Sunday, June 6, 2010

ABC, Fox Refuse to Air Lane Bryant Commercial

The irony and hypocrisy are amazing. Fox won't air a Lane Bryant commercial featuring real women, with real breasts, but they'll air inappropriate, sleezy "cartoons" like American Dad and Family Guy. (Both shows I like by the way; particularly American Dad, but they are utterly tasteless.) But showing full figured women with big boobs is tasteless...

ABC, Fox Refuse to Air Lane Bryant Commercial

Apparently, in a startling display of censorship, both Fox and ABC refused to air the advertisement. Lane Bryant’s website-hosted blog, Inside Curve, maintains that the two networks presented unrealistic demands for re-edits and prohibited the ad from running during critical air times, including “Dancing with the Stars” and “American Idol.” According to Inside Curve, Fox only relented after Lane Bryant threatened to cancel the ad buy completely, and compromised by running the advertisement in the last 10 minutes of the show.

The reason is shocking: both networks insisted that the advertisement contained “too much cleavage.”

Allow that to sink in for a minute. A lingerie company for curvy and plus-sized women, which primarily features full-sized bras, is showing too much cleavage. Versus, say, Frederick’s of Hollywood or Victoria’s Secret, well-known for creating edgy cuts of lingerie that are roughly the equivalent of two postage stamps held together by a single string. In other words, advertisements featuring large–preferably augmented so as not to be too large–breasts are acceptable; naturally large, full-figured breasts are not. More to the point, naturally large, full-figured breasts are obscene, suggesting that the networks have an awfully thin (and hypocritical) threshold for decency.

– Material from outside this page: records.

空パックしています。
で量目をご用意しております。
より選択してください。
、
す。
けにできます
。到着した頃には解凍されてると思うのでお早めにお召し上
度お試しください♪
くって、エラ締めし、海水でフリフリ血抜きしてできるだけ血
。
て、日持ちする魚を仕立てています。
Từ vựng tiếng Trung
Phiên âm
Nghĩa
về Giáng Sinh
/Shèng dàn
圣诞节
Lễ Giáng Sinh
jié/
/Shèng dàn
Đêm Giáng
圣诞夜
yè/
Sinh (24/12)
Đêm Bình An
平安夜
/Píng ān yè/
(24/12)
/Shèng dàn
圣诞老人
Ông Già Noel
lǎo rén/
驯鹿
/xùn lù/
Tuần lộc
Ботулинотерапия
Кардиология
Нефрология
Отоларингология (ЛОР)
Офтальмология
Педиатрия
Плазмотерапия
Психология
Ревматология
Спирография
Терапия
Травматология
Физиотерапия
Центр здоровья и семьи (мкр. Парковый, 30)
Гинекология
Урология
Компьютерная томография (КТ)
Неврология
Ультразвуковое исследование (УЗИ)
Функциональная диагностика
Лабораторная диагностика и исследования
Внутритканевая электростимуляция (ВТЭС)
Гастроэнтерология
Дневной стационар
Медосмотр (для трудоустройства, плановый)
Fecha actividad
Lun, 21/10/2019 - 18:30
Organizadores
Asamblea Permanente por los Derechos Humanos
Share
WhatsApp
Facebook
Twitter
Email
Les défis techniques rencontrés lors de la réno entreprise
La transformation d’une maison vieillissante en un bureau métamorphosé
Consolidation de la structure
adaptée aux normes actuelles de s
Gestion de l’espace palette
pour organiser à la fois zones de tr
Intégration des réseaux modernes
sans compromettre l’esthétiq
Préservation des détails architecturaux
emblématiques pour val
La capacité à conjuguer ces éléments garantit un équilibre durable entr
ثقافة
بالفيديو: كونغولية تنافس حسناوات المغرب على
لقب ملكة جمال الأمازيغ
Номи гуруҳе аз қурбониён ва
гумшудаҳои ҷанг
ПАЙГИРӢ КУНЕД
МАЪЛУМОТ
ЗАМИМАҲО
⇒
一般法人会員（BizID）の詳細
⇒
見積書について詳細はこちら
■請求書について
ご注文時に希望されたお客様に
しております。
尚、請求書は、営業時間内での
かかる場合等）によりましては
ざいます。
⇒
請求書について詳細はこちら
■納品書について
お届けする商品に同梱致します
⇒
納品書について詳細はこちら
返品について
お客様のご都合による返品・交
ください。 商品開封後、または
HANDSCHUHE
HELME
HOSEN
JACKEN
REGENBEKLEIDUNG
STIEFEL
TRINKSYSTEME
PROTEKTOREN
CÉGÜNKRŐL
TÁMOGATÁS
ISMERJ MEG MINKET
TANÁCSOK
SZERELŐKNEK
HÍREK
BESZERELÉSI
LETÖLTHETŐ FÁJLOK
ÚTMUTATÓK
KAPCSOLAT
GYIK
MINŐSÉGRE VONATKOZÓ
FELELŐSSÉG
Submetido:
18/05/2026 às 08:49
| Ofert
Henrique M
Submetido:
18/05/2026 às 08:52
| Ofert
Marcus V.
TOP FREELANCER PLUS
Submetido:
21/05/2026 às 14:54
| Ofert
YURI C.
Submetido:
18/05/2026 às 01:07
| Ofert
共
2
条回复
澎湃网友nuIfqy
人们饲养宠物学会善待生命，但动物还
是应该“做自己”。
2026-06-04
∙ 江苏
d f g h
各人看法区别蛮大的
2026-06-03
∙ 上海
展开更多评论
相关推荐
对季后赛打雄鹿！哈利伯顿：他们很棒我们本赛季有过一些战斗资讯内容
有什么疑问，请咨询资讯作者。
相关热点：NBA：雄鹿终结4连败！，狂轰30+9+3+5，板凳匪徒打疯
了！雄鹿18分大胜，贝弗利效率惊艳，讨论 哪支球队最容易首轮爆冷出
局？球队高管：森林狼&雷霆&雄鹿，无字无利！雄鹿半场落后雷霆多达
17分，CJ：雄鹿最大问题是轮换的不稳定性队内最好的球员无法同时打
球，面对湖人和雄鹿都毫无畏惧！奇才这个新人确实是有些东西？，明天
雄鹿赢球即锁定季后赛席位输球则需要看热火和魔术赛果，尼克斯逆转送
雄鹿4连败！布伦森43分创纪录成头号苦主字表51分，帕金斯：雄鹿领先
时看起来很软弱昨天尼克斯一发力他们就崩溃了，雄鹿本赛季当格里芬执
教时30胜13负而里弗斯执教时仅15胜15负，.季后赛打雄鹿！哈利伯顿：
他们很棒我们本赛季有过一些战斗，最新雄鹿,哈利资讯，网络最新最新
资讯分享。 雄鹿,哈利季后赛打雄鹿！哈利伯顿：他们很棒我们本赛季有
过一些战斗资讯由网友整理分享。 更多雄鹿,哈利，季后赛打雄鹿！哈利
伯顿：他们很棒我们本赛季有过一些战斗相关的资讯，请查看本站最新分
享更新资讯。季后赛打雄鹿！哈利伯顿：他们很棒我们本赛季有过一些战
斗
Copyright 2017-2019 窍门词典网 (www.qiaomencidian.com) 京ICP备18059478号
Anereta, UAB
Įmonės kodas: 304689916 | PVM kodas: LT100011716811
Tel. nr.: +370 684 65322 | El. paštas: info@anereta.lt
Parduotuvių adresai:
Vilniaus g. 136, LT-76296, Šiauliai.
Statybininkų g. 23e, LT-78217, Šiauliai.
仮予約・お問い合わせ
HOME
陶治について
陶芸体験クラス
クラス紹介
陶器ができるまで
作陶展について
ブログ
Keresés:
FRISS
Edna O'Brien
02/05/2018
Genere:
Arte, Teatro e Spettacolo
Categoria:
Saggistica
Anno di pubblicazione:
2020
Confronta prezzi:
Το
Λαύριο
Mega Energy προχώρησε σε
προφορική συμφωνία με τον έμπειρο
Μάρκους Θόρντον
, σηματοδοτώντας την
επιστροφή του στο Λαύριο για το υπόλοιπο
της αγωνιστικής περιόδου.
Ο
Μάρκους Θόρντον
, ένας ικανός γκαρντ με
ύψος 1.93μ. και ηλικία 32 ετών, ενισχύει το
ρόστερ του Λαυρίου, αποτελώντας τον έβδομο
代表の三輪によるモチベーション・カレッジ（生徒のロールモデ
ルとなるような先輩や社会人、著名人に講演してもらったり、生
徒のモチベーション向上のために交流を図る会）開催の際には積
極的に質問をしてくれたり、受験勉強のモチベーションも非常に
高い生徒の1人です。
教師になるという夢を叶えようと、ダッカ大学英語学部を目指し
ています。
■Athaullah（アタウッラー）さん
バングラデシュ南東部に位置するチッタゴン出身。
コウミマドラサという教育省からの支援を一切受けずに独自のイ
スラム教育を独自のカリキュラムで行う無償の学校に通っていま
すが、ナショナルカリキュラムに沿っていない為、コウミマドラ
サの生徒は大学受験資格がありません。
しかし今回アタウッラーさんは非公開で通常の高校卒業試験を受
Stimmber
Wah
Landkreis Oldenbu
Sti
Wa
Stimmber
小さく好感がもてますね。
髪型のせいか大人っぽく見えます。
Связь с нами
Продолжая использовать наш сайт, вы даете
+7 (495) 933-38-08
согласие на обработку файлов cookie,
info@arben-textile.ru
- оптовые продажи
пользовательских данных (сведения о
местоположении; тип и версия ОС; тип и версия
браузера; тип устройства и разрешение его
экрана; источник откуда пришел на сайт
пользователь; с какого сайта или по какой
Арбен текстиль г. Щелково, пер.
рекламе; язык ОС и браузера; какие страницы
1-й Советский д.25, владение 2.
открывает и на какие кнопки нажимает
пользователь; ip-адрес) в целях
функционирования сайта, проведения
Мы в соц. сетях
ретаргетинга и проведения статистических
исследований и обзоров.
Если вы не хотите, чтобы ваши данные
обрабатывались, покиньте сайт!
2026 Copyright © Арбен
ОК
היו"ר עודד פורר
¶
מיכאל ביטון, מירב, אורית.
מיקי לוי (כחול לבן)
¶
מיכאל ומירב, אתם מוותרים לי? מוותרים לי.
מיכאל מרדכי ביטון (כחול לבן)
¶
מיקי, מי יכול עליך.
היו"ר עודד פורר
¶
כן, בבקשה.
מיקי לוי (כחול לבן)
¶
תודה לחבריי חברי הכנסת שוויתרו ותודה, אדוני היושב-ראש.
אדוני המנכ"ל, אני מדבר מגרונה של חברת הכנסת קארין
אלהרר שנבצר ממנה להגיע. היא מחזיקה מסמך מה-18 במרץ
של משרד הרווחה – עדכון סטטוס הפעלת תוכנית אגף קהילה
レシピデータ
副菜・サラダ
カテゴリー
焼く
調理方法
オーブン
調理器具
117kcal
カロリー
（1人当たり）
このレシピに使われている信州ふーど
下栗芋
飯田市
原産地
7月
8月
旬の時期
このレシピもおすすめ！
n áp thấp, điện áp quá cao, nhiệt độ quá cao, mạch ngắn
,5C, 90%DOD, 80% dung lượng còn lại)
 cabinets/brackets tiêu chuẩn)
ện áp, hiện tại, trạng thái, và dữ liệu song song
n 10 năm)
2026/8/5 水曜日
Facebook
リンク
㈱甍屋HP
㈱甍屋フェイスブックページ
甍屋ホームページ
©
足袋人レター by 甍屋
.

The article is very good and insightful, with links to blogs and articles commenting on this. For example, this:
“People who shame women for wearing “too-revealing” clothes like to center their objections on women’s clothing “choices,” but make no mistake—this is not about what we choose. This is about the things we don’t choose—having chests or butts or legs or necks or hair or any other part of our human bodies that others decide to project their particular sexual interests—and their slut-shaming—upon. The man who is horrified at a woman’s “overly exposed” breasts will likely never have to worry about wearing one shirt—one shirt out of a lifetime of shirts—that happens to accidentally set off some random person’s slut meter, because of the way his body just is.”

In my opinion, part of this is sexism because it's about power and self-determination; as Roseanne once said, (paraphrasing) "People don't like it when women take up space."

1 comment:

LesleyinNM said...

Who do they claim to be protecting? Men don't care, most like all and any cleavage they see. Women also like to see real women with real breasts on TV, as opposed to size 2 models with double D boobs. That only leaves children, who aren't going to be permanently damaged by seeing some cleavage. It is totally against real women, not cleavage.